次に挙げられるのが環境対応関連分野で、太陽電池、燃料電池、電気自動車、ハイブリッドカー、環境対応ディーゼル等に向けた各種素材、LED用素材の扱いを拡大する一方で、非鉄金属にとどまらないリサイクル事業も行う。
更に、海外事業を活発化させる。中国進出の日系企業または、中国企業との地場取引の拡大、ロシア・中国・米国等新規仕入れソースを開拓し、三国間取引を拡大する。また、新興国である、ベトナム・インド等にも拠点を設立する。
前期に引き続き、M&A、投資も積極的に行う方針。条件として、シナジー効果が見込めるもの、直接・連結決算に寄与するものを基本としている。

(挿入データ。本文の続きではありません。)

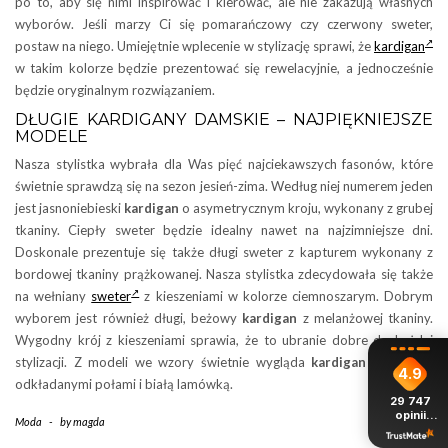
po to, aby się nimi inspirować i kierować, ale nie zakazują własnych
wyborów. Jeśli marzy Ci się pomarańczowy czy czerwony sweter,
postaw na niego. Umiejętnie wplecenie w stylizację sprawi, że
kardigan
w takim kolorze będzie prezentować się rewelacyjnie, a jednocześnie
będzie oryginalnym rozwiązaniem.
DŁUGIE KARDIGANY DAMSKIE – NAJPIĘKNIEJSZE
MODELE
Nasza stylistka wybrała dla Was pięć najciekawszych fasonów, które
świetnie sprawdzą się na sezon jesień-zima. Według niej numerem jeden
jest jasnoniebieski
kardigan
o asymetrycznym kroju, wykonany z grubej
tkaniny. Ciepły sweter będzie idealny nawet na najzimniejsze dni.
Doskonale prezentuje się także długi sweter z kapturem wykonany z
bordowej tkaniny prążkowanej. Nasza stylistka zdecydowała się także
na wełniany
sweter
z kieszeniami w kolorze ciemnoszarym. Dobrym
wyborem jest również długi, beżowy
kardigan
z melanżowej tkaniny.
Wygodny krój z kieszeniami sprawia, że to ubranie dobre do każdej
stylizacji. Z modeli we wzory świetnie wygląda
kardigan
w kratę z
4.9
odkładanymi połami i białą lamówką.
29 747
opinii
Moda
-
by
magda
z całego
okresu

具体的には、アルミ・銅の市場で、日本では飽和状態であるが、海外では成長が見込めるためアルミ・銅に関して投資を考えている。また、資源ナショナリズムに対処し、資源を確保するために、メーカーを交えながら、鉱山の開発も視野に入れている。更にリサイクル事業を活性化し、提案型オルガナイザーとして、非鉄金属商社の枠を超えた新ビジネスを創出する計画。
同社は電子材料向けのレアメタルでトップクラス。金属チタンで5割、タングステン化合物で2割強、チタン展伸材で2割弱、ニッケル粉末で7割強のシェアを持つ。成長市場でのシェアを持っているうえに、時代の流れに沿い、専門分野でのM&Aに積極的であることから、着実に事業規模の拡大が進んでいる。